● Exercise objective:
Count every line in the records below that contains the string "Tổng". Report that number alone.

Segment Start: Records

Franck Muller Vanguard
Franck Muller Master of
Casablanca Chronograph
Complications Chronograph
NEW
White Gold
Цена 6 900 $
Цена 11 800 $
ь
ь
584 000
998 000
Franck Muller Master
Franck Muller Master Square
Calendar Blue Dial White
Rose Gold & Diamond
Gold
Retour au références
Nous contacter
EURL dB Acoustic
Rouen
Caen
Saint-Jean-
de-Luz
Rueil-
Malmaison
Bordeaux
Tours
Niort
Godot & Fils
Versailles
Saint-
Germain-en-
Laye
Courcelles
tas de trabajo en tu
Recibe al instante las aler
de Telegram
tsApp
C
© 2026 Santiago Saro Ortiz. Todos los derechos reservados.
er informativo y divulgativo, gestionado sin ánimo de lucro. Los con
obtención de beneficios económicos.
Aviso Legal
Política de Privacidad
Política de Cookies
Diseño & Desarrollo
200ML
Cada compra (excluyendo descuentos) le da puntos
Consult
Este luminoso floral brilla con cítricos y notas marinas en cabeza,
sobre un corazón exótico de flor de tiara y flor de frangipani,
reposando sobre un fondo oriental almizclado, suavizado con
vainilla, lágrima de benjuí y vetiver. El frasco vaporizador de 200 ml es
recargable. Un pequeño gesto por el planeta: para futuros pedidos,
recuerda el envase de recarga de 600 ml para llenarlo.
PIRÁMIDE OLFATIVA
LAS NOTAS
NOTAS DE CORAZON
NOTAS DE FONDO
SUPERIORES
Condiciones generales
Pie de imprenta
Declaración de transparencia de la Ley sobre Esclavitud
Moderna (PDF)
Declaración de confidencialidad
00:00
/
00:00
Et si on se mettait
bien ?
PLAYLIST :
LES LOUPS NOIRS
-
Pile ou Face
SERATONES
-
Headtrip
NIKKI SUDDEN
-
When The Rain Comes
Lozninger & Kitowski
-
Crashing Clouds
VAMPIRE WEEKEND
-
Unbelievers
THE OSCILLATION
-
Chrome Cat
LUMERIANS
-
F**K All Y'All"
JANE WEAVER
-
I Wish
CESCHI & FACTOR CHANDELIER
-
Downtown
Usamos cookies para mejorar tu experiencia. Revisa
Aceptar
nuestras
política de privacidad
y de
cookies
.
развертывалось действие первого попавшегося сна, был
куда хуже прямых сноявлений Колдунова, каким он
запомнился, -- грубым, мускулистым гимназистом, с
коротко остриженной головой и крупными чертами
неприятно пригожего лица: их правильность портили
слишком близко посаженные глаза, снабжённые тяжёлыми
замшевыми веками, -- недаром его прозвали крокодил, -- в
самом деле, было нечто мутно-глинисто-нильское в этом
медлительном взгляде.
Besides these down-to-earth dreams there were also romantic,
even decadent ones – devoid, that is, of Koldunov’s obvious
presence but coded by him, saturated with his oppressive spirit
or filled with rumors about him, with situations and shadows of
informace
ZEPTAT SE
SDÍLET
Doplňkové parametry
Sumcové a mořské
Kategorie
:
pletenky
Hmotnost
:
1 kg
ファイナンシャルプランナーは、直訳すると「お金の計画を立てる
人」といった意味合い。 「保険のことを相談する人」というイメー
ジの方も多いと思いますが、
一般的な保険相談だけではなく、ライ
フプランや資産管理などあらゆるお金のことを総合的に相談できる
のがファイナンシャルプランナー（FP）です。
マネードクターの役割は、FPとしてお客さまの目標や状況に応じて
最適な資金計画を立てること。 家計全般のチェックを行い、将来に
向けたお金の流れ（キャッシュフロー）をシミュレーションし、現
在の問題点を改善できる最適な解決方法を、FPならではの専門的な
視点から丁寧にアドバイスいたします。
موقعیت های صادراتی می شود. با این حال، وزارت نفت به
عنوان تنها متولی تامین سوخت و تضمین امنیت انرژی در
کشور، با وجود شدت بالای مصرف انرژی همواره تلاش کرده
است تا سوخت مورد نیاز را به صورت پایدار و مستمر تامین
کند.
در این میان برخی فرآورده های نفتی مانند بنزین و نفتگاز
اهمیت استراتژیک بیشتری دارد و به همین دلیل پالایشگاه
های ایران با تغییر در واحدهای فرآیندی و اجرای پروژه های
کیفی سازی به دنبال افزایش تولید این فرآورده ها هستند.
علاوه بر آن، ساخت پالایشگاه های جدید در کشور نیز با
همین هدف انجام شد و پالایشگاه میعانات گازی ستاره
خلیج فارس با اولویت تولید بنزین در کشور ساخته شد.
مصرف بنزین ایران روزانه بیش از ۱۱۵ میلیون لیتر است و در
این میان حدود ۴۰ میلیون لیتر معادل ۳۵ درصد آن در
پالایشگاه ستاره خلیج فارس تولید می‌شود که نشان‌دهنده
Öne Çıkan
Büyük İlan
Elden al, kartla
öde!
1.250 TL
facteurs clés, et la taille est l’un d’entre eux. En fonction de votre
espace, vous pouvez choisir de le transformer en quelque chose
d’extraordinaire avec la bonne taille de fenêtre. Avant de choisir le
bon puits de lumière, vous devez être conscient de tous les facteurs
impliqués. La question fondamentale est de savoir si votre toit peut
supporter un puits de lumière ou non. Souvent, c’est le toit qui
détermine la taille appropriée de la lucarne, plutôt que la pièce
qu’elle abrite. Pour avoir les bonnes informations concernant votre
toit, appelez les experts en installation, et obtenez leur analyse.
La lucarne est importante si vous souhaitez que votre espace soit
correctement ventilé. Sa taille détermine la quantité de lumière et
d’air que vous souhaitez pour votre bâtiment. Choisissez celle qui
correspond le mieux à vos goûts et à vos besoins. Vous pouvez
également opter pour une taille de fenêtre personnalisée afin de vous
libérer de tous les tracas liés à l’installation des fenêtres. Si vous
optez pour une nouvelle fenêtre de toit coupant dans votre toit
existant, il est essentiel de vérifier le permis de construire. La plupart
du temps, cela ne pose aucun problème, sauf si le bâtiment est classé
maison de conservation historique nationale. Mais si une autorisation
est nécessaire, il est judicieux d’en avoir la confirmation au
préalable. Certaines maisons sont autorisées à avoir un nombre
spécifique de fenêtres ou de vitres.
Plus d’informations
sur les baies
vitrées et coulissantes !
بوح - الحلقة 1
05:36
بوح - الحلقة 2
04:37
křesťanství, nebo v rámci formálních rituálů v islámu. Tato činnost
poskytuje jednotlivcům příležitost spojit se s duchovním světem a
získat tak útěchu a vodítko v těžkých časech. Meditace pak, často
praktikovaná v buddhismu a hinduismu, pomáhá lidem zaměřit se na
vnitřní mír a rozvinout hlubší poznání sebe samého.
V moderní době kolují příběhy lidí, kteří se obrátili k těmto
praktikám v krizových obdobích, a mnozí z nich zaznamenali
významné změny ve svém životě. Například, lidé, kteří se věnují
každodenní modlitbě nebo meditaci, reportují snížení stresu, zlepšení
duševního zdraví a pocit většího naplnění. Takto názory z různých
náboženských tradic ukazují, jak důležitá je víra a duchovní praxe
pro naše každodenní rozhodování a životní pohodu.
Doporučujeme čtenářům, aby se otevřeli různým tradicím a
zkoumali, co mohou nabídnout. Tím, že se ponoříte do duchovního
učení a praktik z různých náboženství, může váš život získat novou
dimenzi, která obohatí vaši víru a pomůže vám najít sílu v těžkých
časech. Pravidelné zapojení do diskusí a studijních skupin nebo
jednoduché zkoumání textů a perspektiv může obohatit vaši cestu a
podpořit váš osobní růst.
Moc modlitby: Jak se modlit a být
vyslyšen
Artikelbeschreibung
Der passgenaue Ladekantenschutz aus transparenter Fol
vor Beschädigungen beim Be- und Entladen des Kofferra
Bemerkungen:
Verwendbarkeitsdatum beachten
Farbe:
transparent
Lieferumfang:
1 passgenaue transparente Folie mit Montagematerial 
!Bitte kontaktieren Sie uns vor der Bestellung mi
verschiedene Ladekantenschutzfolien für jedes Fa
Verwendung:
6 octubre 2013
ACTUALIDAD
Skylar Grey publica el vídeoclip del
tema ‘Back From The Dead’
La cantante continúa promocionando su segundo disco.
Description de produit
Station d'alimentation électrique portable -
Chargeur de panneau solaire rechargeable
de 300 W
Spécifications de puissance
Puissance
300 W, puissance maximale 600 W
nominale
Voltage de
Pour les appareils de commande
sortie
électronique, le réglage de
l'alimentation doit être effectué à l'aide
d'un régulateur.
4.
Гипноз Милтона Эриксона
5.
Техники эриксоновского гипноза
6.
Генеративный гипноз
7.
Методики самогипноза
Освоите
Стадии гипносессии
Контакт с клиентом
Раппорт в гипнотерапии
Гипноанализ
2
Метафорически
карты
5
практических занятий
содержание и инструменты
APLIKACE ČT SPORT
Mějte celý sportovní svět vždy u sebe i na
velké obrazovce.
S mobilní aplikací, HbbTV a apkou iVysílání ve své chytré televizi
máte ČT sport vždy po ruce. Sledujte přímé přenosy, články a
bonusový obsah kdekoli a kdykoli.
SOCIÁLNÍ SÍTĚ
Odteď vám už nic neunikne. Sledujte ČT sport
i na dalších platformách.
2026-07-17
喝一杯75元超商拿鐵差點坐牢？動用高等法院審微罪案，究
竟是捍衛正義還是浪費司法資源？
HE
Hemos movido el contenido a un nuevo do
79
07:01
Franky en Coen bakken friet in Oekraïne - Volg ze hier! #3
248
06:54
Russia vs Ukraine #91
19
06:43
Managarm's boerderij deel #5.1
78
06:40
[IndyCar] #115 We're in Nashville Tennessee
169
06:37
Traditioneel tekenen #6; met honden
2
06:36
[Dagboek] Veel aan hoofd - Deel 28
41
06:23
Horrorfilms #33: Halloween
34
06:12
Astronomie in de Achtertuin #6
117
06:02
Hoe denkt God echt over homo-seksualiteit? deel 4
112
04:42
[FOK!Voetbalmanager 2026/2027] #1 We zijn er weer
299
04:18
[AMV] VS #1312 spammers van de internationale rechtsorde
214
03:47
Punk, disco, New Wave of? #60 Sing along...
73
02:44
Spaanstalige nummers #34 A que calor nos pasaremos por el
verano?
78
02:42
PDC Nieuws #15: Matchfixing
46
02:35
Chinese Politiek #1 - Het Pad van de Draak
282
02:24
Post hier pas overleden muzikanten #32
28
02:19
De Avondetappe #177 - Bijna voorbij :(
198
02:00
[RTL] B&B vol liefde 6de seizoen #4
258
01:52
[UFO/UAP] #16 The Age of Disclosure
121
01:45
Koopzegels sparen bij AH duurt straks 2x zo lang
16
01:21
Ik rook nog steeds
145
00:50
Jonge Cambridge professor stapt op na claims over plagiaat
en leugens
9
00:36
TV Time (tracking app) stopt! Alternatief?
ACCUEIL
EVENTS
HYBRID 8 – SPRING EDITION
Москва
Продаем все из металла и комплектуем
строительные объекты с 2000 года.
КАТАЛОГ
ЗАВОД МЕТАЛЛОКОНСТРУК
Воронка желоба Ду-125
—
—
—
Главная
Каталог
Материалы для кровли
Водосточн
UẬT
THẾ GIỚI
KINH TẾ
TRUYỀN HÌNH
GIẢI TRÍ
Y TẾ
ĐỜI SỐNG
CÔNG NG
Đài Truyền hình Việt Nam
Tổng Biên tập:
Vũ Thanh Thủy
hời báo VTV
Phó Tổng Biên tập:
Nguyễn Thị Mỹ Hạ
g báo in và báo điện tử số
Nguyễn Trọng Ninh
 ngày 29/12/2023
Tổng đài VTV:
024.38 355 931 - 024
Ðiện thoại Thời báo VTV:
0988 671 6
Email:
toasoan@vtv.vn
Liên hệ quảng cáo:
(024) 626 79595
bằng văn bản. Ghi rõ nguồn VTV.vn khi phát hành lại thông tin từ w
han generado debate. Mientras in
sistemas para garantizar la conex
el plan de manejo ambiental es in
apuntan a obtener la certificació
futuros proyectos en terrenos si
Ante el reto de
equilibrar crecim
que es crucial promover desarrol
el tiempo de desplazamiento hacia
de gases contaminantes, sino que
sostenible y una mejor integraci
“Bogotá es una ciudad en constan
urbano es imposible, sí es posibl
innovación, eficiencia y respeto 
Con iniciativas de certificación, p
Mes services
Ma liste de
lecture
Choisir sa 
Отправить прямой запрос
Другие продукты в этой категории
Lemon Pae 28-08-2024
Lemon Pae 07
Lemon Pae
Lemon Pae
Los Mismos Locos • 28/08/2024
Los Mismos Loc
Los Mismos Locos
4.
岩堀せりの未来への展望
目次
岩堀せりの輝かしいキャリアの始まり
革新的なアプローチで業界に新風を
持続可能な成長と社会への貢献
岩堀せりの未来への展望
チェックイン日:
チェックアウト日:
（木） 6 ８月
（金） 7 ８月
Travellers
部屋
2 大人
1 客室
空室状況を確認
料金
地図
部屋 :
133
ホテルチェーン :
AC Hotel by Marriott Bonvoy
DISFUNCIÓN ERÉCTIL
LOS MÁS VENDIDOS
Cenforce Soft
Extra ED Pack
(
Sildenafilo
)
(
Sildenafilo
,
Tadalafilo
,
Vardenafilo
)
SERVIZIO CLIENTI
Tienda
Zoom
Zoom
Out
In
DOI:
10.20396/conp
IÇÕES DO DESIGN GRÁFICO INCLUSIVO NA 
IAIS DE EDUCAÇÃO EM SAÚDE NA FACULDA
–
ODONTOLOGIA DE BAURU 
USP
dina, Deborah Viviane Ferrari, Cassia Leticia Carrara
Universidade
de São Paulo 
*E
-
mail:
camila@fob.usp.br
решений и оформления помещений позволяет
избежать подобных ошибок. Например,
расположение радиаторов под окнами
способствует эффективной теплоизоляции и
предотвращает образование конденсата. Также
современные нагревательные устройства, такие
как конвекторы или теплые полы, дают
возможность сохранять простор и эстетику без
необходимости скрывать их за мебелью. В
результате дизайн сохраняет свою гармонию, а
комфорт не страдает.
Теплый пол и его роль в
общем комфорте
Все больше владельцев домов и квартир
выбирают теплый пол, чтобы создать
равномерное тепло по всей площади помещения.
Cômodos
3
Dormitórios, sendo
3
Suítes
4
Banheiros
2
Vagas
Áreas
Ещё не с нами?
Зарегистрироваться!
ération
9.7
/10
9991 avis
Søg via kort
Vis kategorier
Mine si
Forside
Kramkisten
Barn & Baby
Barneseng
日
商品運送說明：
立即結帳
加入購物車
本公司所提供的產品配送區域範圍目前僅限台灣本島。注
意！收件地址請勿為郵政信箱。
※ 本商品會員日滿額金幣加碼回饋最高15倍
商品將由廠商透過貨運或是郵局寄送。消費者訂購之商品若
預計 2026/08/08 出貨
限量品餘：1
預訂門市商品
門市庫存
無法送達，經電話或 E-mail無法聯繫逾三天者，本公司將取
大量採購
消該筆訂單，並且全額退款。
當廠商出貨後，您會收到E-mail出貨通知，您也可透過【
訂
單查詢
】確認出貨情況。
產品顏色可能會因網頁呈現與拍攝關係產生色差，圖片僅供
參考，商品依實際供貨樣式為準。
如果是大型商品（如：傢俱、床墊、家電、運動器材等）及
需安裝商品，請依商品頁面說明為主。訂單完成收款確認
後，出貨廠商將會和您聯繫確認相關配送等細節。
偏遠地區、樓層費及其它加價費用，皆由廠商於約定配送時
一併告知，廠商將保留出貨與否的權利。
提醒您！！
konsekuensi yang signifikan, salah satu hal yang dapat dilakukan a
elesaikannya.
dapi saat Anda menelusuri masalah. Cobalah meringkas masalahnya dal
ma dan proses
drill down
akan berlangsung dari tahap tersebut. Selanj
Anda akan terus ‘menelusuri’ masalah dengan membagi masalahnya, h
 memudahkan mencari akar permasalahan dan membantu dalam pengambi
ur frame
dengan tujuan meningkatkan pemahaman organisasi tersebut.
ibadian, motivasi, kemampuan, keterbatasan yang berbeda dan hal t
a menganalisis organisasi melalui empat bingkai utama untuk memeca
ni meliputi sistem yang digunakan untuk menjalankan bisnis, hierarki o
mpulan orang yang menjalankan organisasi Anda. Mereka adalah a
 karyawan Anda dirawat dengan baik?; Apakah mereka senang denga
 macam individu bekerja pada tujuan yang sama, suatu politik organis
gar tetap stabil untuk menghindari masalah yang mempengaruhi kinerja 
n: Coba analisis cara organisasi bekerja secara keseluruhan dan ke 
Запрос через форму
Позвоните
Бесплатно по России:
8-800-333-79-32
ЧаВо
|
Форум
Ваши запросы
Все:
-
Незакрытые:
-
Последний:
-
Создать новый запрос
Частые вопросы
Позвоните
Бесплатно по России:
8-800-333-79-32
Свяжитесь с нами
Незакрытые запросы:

Segment End: Records

● Solution for this problem:
3